- Published on
Harness is on fire — My simple take on oh-my-openagent
- Authors

- Name
- Garfield Zhu
- @_AlohaYo_
@Author: Garfield Zhu
Posted in my blog though I did not like to write something in this big Agent era. I'm just excited and anxious.
The thing I didn't know I was missing
The concept of Harness is something I didn't understand at all until recently it is on fire.

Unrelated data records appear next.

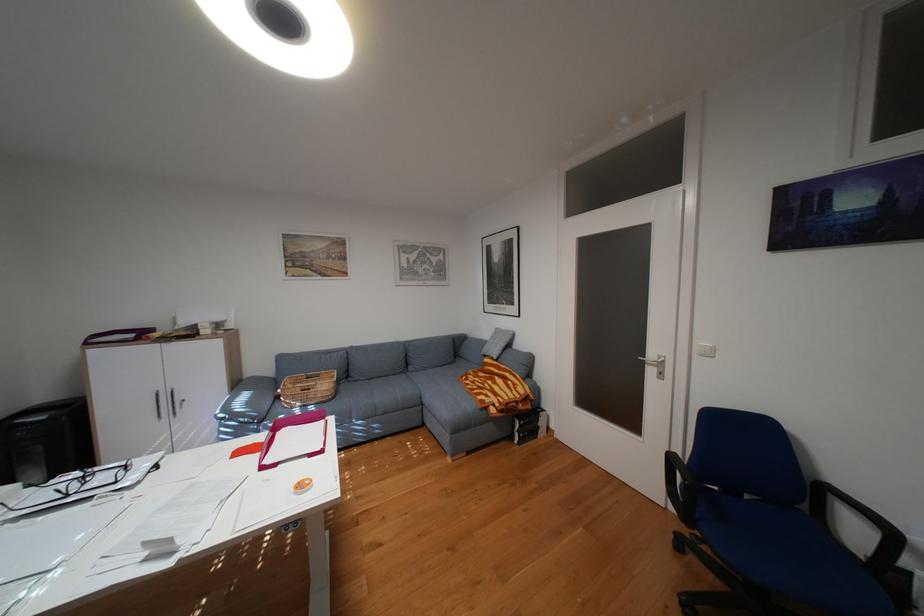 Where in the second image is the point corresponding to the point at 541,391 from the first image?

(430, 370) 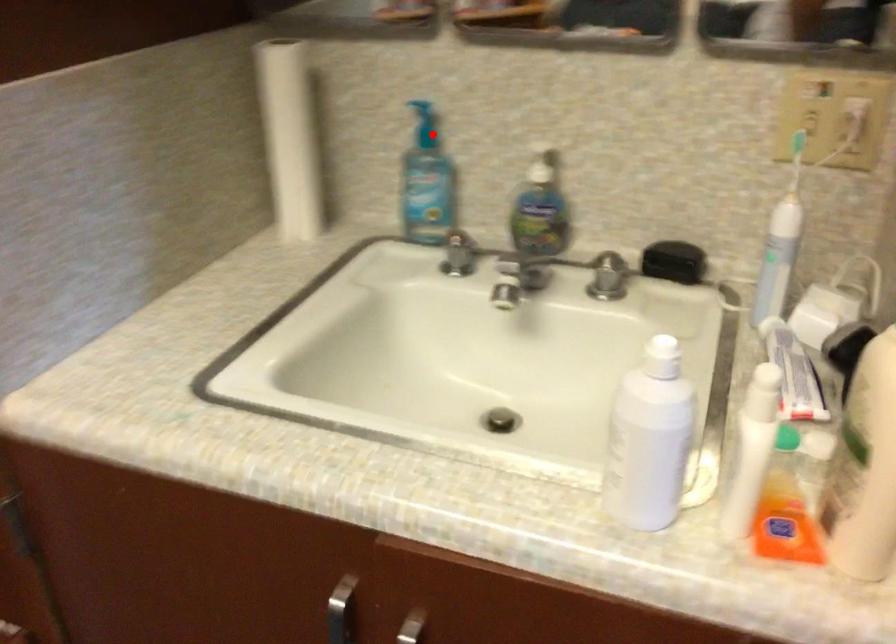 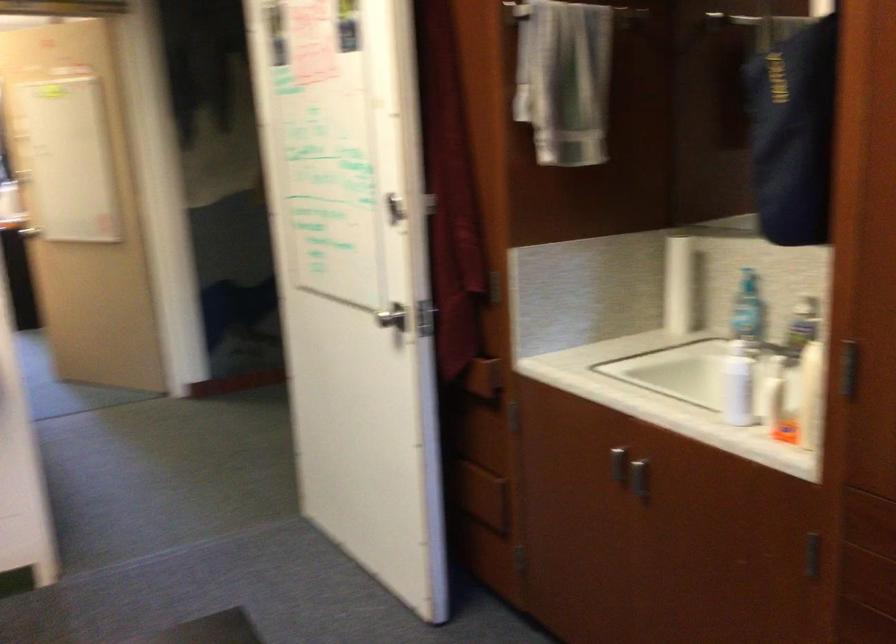 In the second image, find the point that corresponds to the highlighted location in the first image.

(747, 279) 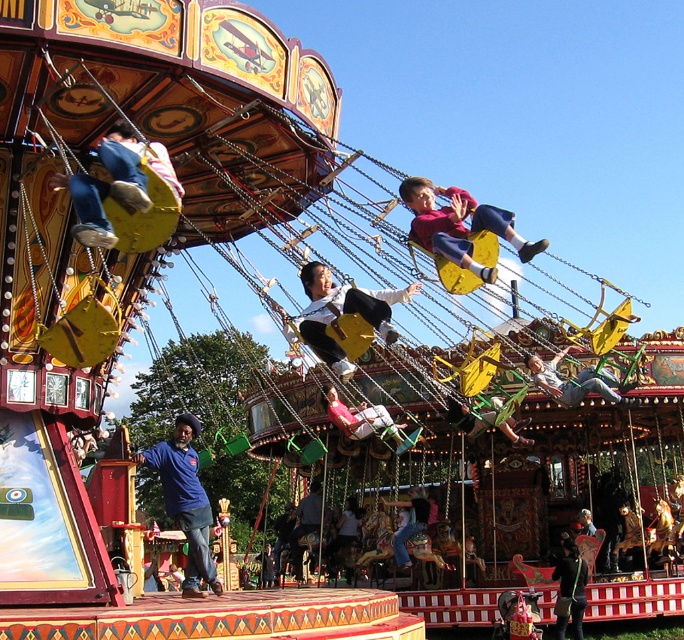 You are a photographer trying to capture a clear photo of the yellow fabric swing at center and the light blue denim jeans at center. However, you notice that one of them is blocking your view of the other. Which object is blocking the other?

The yellow fabric swing at center is blocking the view of the light blue denim jeans at center because it is positioned in front of it.

You are standing at the entrance of the amusement park and see the dark blue fabric jacket at center on the carousel. If the safety guidelines require visitors to stay at least 200 feet away from the carousel while it is operating, are you in compliance with the safety distance requirement?

The distance between you and the dark blue fabric jacket at center is 244.63 feet, which exceeds the minimum required distance of 200 feet. Therefore, you are in compliance with the safety guidelines. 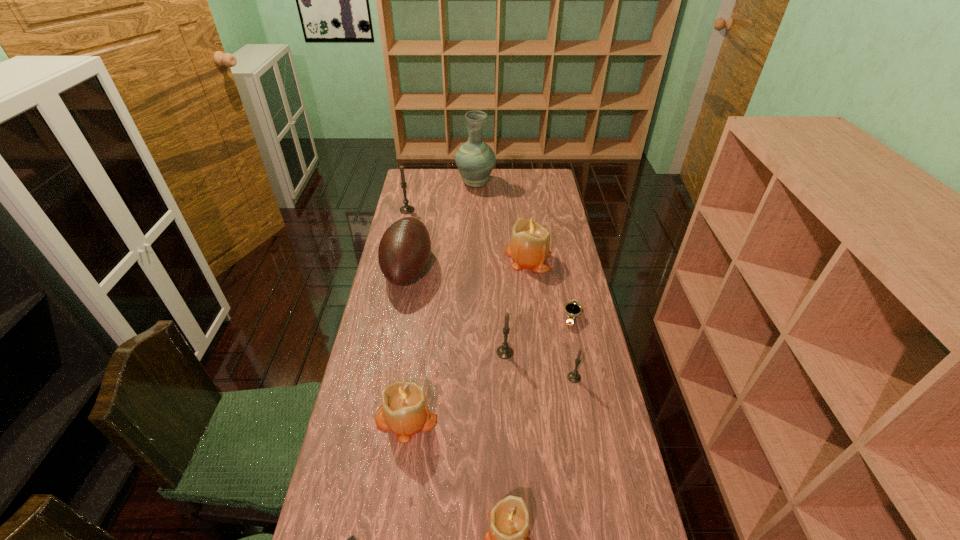 Select which gray candle is the second closest to the leftmost gray candle. Please provide its 2D coordinates. Your answer should be formatted as a tuple, i.e. [(x, y)], where the tuple contains the x and y coordinates of a point satisfying the conditions above.

[(574, 377)]

Identify the location of gray candle that is the nearest to the watch. (574, 377).

What are the coordinates of `beige candle object that ranks as the second closest to the second smallest gray candle` in the screenshot? It's located at (529, 248).

Locate which beige candle is the second closest to the watch. Please provide its 2D coordinates. Your answer should be formatted as a tuple, i.e. [(x, y)], where the tuple contains the x and y coordinates of a point satisfying the conditions above.

[(404, 410)]

Find the location of a particular element. free spot that satisfies the following two spatial constraints: 1. on the front side of the farthest beige candle; 2. on the left side of the seventh farthest object is located at coordinates (543, 377).

At what (x,y) coordinates should I click in order to perform the action: click on free spot that satisfies the following two spatial constraints: 1. on the back side of the fifth nearest candle; 2. on the left side of the second smallest gray candle. Please return your answer as a coordinate pair (x, y). Looking at the image, I should click on (500, 257). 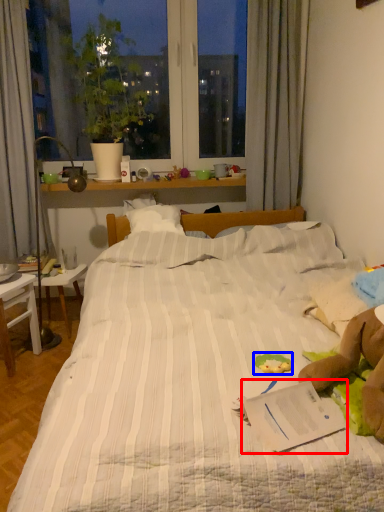 Question: Which of the following is the closest to the observer, paperback book (highlighted by a red box) or stuff (highlighted by a blue box)?

Choices:
 (A) paperback book
 (B) stuff

Answer: (A) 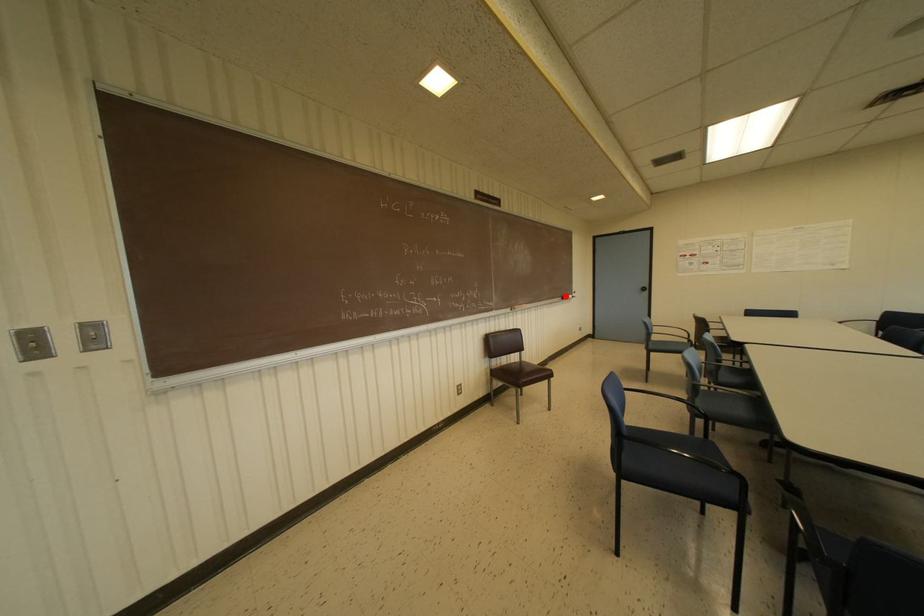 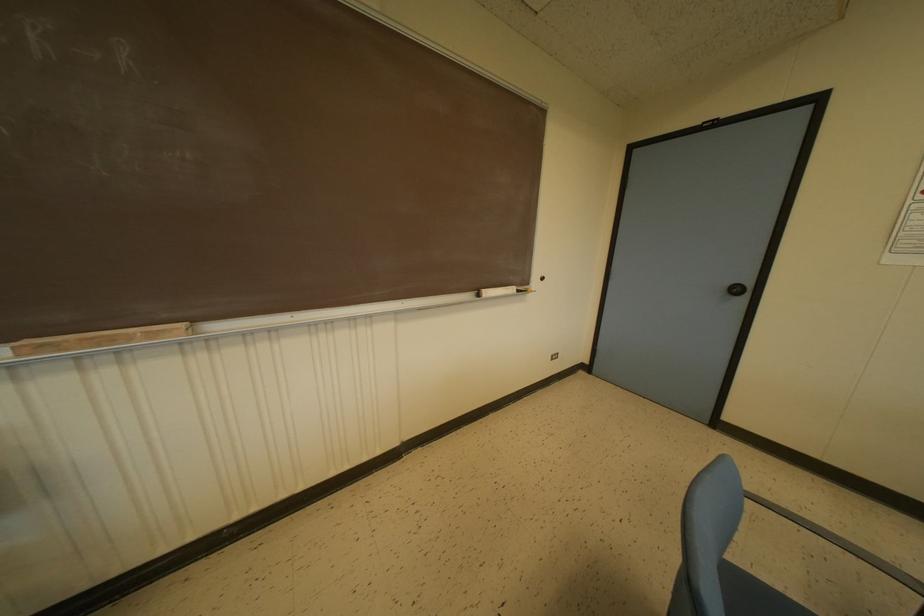 Question: I am providing you with two images of the same scene from different viewpoints. A red point is marked on the first image. Is the red point's position out of view in image 2?

Choices:
 (A) Yes
 (B) No

Answer: (B) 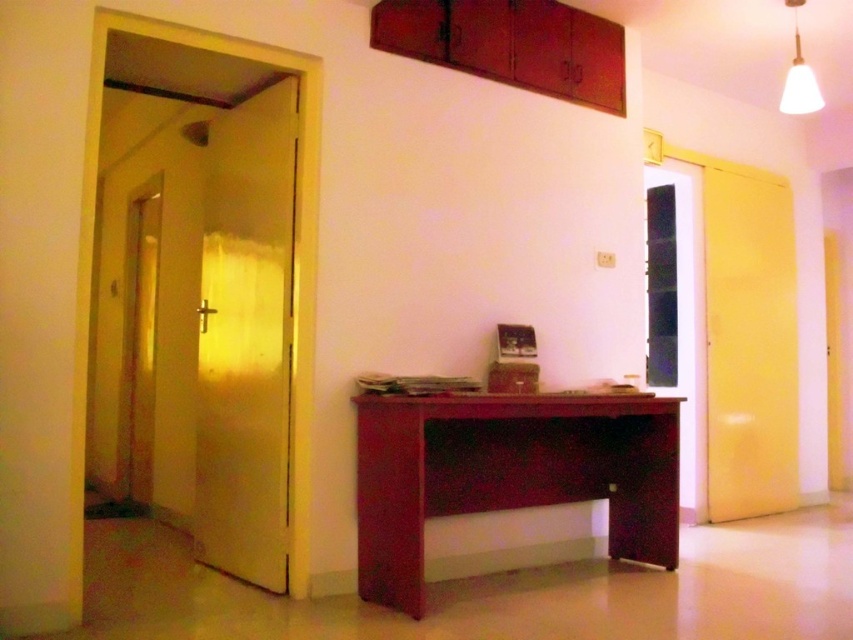 Question: Does satin wood desk at center have a smaller size compared to white matte lampshade at upper right?

Choices:
 (A) yes
 (B) no

Answer: (B)

Question: Among these points, which one is nearest to the camera?

Choices:
 (A) (796, 12)
 (B) (651, 458)

Answer: (B)

Question: Is matte wood cabinet at upper center wider than white matte lampshade at upper right?

Choices:
 (A) no
 (B) yes

Answer: (B)

Question: Can you confirm if satin wood desk at center is wider than matte wood cabinet at upper center?

Choices:
 (A) no
 (B) yes

Answer: (B)

Question: Which is nearer to the white matte lampshade at upper right?

Choices:
 (A) satin wood desk at center
 (B) matte wood cabinet at upper center

Answer: (B)

Question: Based on their relative distances, which object is farther from the matte wood cabinet at upper center?

Choices:
 (A) satin wood desk at center
 (B) white matte lampshade at upper right

Answer: (A)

Anyway I have read to Can Bölük's benchmark research. He changed nothing about the model — same weights, same prompt, same task. He just changed the edit format. Grok Code Fast 1 went from 6.7% → 68.3% success rate. That's not a rounding error. That's a different product.
I'm a dumb and still guy and still struggle with the RAG and MCP, Agent Skills things. But I do understand this: the harness is as important as the model. The edit format is as important as the model. The tools and constraints you put around the model are as important as the model.
Claude Code is sooo good indeed but what's a pity, Dario hates Chinese so much and so do Anthropic. I got banned, though my IP and jump station are all in America, and I have no choice but switch to OpenCode heavily with the Github Copilot subscription.
The agent us far away behind from the Clause Code, though using Opus as well. I always hit a wall. The agent would understand exactly what needed to change — I could tell from its explanations — and then fail to apply the edit. Again. And again. "String to replace not found." Wrong indentation. Phantom whitespace. I started wondering if I was doing something wrong.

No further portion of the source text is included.